Task: Copy the records below exactly.
START Data extracts
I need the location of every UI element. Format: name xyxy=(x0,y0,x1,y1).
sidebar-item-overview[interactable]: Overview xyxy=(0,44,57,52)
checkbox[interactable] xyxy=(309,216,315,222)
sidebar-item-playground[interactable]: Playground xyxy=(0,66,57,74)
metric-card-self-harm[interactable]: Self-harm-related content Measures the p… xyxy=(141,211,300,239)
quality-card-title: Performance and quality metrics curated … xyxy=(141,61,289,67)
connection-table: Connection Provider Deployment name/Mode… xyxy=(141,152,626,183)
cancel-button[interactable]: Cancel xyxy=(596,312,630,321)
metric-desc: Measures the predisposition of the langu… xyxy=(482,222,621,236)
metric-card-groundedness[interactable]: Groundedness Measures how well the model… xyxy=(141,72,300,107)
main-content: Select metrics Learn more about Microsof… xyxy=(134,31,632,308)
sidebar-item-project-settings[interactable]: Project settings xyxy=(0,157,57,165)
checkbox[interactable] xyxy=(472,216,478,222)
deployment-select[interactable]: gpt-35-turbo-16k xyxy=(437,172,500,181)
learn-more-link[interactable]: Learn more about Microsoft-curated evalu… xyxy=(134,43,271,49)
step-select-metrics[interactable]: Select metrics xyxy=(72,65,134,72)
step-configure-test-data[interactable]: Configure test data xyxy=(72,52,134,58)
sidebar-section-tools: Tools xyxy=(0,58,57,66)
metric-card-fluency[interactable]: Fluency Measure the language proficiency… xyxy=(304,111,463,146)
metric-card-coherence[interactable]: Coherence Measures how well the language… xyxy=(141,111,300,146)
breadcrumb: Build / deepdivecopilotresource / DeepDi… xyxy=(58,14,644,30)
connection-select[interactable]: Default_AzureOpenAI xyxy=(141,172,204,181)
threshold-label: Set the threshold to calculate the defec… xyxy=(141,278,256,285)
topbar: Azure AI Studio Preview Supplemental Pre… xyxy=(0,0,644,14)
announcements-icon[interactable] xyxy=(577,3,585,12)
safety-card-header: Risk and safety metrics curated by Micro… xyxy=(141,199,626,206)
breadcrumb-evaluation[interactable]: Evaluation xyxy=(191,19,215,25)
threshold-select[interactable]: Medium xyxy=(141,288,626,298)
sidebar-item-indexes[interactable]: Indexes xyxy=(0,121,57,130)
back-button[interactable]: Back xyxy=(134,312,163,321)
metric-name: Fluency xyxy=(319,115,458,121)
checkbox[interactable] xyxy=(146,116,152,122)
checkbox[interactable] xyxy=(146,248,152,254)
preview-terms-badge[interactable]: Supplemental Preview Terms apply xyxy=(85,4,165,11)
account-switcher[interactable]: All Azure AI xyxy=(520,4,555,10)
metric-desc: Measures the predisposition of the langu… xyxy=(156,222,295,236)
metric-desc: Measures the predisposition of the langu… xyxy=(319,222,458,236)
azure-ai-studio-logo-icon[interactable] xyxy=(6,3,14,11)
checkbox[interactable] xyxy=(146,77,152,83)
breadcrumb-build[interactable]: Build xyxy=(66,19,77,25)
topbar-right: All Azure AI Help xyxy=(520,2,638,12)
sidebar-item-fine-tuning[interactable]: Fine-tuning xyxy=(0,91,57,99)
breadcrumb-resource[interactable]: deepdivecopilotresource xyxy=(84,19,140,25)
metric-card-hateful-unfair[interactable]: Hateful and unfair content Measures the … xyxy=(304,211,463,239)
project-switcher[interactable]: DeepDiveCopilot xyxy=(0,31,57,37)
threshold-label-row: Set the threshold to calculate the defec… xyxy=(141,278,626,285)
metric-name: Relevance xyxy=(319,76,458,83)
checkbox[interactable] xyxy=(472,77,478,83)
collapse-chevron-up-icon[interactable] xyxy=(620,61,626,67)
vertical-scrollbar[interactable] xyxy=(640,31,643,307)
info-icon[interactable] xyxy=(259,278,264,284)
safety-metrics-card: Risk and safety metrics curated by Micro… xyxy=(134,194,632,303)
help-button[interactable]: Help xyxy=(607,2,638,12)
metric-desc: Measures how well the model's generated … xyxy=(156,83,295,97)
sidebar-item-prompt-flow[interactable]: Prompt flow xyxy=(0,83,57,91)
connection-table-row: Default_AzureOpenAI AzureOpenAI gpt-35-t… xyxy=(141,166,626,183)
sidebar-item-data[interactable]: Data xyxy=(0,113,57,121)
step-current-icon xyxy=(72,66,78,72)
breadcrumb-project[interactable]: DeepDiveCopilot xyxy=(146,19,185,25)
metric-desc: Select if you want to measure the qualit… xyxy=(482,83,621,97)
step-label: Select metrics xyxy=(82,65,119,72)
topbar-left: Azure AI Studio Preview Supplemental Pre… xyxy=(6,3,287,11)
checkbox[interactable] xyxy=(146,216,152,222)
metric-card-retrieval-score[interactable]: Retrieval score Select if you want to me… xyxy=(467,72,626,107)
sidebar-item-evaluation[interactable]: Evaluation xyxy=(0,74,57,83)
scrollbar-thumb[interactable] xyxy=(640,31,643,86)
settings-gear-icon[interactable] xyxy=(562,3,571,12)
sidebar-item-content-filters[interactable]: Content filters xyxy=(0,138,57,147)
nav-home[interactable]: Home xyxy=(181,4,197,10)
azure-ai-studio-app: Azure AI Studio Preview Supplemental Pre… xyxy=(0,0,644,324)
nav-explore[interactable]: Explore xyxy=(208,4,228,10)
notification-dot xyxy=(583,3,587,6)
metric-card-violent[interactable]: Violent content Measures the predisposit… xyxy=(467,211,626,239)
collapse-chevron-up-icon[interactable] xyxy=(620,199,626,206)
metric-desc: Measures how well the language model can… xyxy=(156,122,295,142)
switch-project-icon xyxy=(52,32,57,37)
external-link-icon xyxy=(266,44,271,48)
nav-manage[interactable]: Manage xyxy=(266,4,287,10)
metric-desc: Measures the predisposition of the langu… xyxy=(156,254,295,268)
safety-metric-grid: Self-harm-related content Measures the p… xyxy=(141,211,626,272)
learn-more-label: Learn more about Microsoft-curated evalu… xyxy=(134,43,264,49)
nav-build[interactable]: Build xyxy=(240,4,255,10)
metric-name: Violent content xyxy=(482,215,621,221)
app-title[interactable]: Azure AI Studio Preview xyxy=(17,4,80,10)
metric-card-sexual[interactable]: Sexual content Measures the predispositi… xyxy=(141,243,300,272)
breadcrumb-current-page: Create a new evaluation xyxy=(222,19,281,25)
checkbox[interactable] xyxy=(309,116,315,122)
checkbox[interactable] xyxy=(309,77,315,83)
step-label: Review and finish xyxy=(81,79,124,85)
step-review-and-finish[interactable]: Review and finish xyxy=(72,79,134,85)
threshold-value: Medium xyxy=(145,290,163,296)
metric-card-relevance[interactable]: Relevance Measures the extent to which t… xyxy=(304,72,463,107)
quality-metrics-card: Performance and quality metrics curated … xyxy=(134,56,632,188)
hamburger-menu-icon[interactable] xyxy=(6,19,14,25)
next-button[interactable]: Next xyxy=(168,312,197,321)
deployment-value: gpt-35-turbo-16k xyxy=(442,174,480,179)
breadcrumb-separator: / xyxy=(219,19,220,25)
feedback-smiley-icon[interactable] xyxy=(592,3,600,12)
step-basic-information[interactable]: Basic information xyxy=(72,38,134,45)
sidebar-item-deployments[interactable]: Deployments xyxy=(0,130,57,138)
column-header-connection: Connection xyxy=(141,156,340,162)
END Data extracts
Response to the task:
I need the location of every UI element. Format: name xyxy=(x0,y0,x1,y1).
sidebar-item-overview[interactable]: Overview xyxy=(0,44,57,52)
checkbox[interactable] xyxy=(309,216,315,222)
sidebar-item-playground[interactable]: Playground xyxy=(0,66,57,74)
metric-card-self-harm[interactable]: Self-harm-related content Measures the p… xyxy=(141,211,300,239)
quality-card-title: Performance and quality metrics curated … xyxy=(141,61,289,67)
connection-table: Connection Provider Deployment name/Mode… xyxy=(141,152,626,183)
cancel-button[interactable]: Cancel xyxy=(596,312,630,321)
metric-desc: Measures the predisposition of the langu… xyxy=(482,222,621,236)
metric-card-groundedness[interactable]: Groundedness Measures how well the model… xyxy=(141,72,300,107)
main-content: Select metrics Learn more about Microsof… xyxy=(134,31,632,308)
sidebar-item-project-settings[interactable]: Project settings xyxy=(0,157,57,165)
checkbox[interactable] xyxy=(472,216,478,222)
deployment-select[interactable]: gpt-35-turbo-16k xyxy=(437,172,500,181)
learn-more-link[interactable]: Learn more about Microsoft-curated evalu… xyxy=(134,43,271,49)
step-select-metrics[interactable]: Select metrics xyxy=(72,65,134,72)
step-configure-test-data[interactable]: Configure test data xyxy=(72,52,134,58)
sidebar-section-tools: Tools xyxy=(0,58,57,66)
metric-card-fluency[interactable]: Fluency Measure the language proficiency… xyxy=(304,111,463,146)
metric-card-coherence[interactable]: Coherence Measures how well the language… xyxy=(141,111,300,146)
breadcrumb: Build / deepdivecopilotresource / DeepDi… xyxy=(58,14,644,30)
connection-select[interactable]: Default_AzureOpenAI xyxy=(141,172,204,181)
threshold-label: Set the threshold to calculate the defec… xyxy=(141,278,256,285)
topbar: Azure AI Studio Preview Supplemental Pre… xyxy=(0,0,644,14)
announcements-icon[interactable] xyxy=(577,3,585,12)
safety-card-header: Risk and safety metrics curated by Micro… xyxy=(141,199,626,206)
breadcrumb-evaluation[interactable]: Evaluation xyxy=(191,19,215,25)
threshold-select[interactable]: Medium xyxy=(141,288,626,298)
sidebar-item-indexes[interactable]: Indexes xyxy=(0,121,57,130)
back-button[interactable]: Back xyxy=(134,312,163,321)
metric-name: Fluency xyxy=(319,115,458,121)
checkbox[interactable] xyxy=(146,116,152,122)
checkbox[interactable] xyxy=(146,248,152,254)
preview-terms-badge[interactable]: Supplemental Preview Terms apply xyxy=(85,4,165,11)
account-switcher[interactable]: All Azure AI xyxy=(520,4,555,10)
metric-desc: Measures the predisposition of the langu… xyxy=(156,222,295,236)
metric-desc: Measures the predisposition of the langu… xyxy=(319,222,458,236)
azure-ai-studio-logo-icon[interactable] xyxy=(6,3,14,11)
checkbox[interactable] xyxy=(146,77,152,83)
breadcrumb-build[interactable]: Build xyxy=(66,19,77,25)
topbar-right: All Azure AI Help xyxy=(520,2,638,12)
sidebar-item-fine-tuning[interactable]: Fine-tuning xyxy=(0,91,57,99)
breadcrumb-resource[interactable]: deepdivecopilotresource xyxy=(84,19,140,25)
metric-card-hateful-unfair[interactable]: Hateful and unfair content Measures the … xyxy=(304,211,463,239)
project-switcher[interactable]: DeepDiveCopilot xyxy=(0,31,57,37)
threshold-label-row: Set the threshold to calculate the defec… xyxy=(141,278,626,285)
metric-name: Relevance xyxy=(319,76,458,83)
checkbox[interactable] xyxy=(472,77,478,83)
collapse-chevron-up-icon[interactable] xyxy=(620,61,626,67)
vertical-scrollbar[interactable] xyxy=(640,31,643,307)
info-icon[interactable] xyxy=(259,278,264,284)
safety-metrics-card: Risk and safety metrics curated by Micro… xyxy=(134,194,632,303)
help-button[interactable]: Help xyxy=(607,2,638,12)
metric-desc: Measures how well the model's generated … xyxy=(156,83,295,97)
sidebar-item-prompt-flow[interactable]: Prompt flow xyxy=(0,83,57,91)
connection-table-row: Default_AzureOpenAI AzureOpenAI gpt-35-t… xyxy=(141,166,626,183)
sidebar-item-data[interactable]: Data xyxy=(0,113,57,121)
step-current-icon xyxy=(72,66,78,72)
breadcrumb-project[interactable]: DeepDiveCopilot xyxy=(146,19,185,25)
metric-desc: Select if you want to measure the qualit… xyxy=(482,83,621,97)
step-label: Select metrics xyxy=(82,65,119,72)
topbar-left: Azure AI Studio Preview Supplemental Pre… xyxy=(6,3,287,11)
checkbox[interactable] xyxy=(146,216,152,222)
metric-card-retrieval-score[interactable]: Retrieval score Select if you want to me… xyxy=(467,72,626,107)
sidebar-item-evaluation[interactable]: Evaluation xyxy=(0,74,57,83)
scrollbar-thumb[interactable] xyxy=(640,31,643,86)
settings-gear-icon[interactable] xyxy=(562,3,571,12)
sidebar-item-content-filters[interactable]: Content filters xyxy=(0,138,57,147)
nav-home[interactable]: Home xyxy=(181,4,197,10)
azure-ai-studio-app: Azure AI Studio Preview Supplemental Pre… xyxy=(0,0,644,324)
nav-explore[interactable]: Explore xyxy=(208,4,228,10)
notification-dot xyxy=(583,3,587,6)
metric-card-violent[interactable]: Violent content Measures the predisposit… xyxy=(467,211,626,239)
collapse-chevron-up-icon[interactable] xyxy=(620,199,626,206)
metric-desc: Measures how well the language model can… xyxy=(156,122,295,142)
switch-project-icon xyxy=(52,32,57,37)
external-link-icon xyxy=(266,44,271,48)
nav-manage[interactable]: Manage xyxy=(266,4,287,10)
metric-desc: Measures the predisposition of the langu… xyxy=(156,254,295,268)
safety-metric-grid: Self-harm-related content Measures the p… xyxy=(141,211,626,272)
learn-more-label: Learn more about Microsoft-curated evalu… xyxy=(134,43,264,49)
nav-build[interactable]: Build xyxy=(240,4,255,10)
metric-name: Violent content xyxy=(482,215,621,221)
app-title[interactable]: Azure AI Studio Preview xyxy=(17,4,80,10)
metric-card-sexual[interactable]: Sexual content Measures the predispositi… xyxy=(141,243,300,272)
breadcrumb-current-page: Create a new evaluation xyxy=(222,19,281,25)
checkbox[interactable] xyxy=(309,116,315,122)
checkbox[interactable] xyxy=(309,77,315,83)
step-label: Review and finish xyxy=(81,79,124,85)
step-review-and-finish[interactable]: Review and finish xyxy=(72,79,134,85)
threshold-value: Medium xyxy=(145,290,163,296)
metric-card-relevance[interactable]: Relevance Measures the extent to which t… xyxy=(304,72,463,107)
quality-metrics-card: Performance and quality metrics curated … xyxy=(134,56,632,188)
hamburger-menu-icon[interactable] xyxy=(6,19,14,25)
next-button[interactable]: Next xyxy=(168,312,197,321)
deployment-value: gpt-35-turbo-16k xyxy=(442,174,480,179)
breadcrumb-separator: / xyxy=(219,19,220,25)
feedback-smiley-icon[interactable] xyxy=(592,3,600,12)
step-basic-information[interactable]: Basic information xyxy=(72,38,134,45)
sidebar-item-deployments[interactable]: Deployments xyxy=(0,130,57,138)
column-header-connection: Connection xyxy=(141,156,340,162)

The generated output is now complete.